**Task brief:** Transcribe all the entries word for word, but omit the images.

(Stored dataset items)
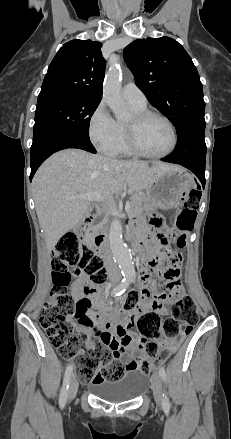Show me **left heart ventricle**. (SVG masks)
Returning a JSON list of instances; mask_svg holds the SVG:
<instances>
[{
	"label": "left heart ventricle",
	"instance_id": "1",
	"mask_svg": "<svg viewBox=\"0 0 231 439\" xmlns=\"http://www.w3.org/2000/svg\"><path fill=\"white\" fill-rule=\"evenodd\" d=\"M132 119L133 117L129 122ZM138 140L146 152L160 154L171 147L172 133L164 120L158 117H150L140 125L138 129Z\"/></svg>",
	"mask_w": 231,
	"mask_h": 439
}]
</instances>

**Result below:**
Show me **left heart ventricle**. (SVG masks)
Returning a JSON list of instances; mask_svg holds the SVG:
<instances>
[{
	"label": "left heart ventricle",
	"instance_id": "1",
	"mask_svg": "<svg viewBox=\"0 0 231 439\" xmlns=\"http://www.w3.org/2000/svg\"><path fill=\"white\" fill-rule=\"evenodd\" d=\"M132 119L133 117L129 122ZM138 140L146 152L160 154L171 147L172 133L164 120L158 117H150L140 125L138 129Z\"/></svg>",
	"mask_w": 231,
	"mask_h": 439
}]
</instances>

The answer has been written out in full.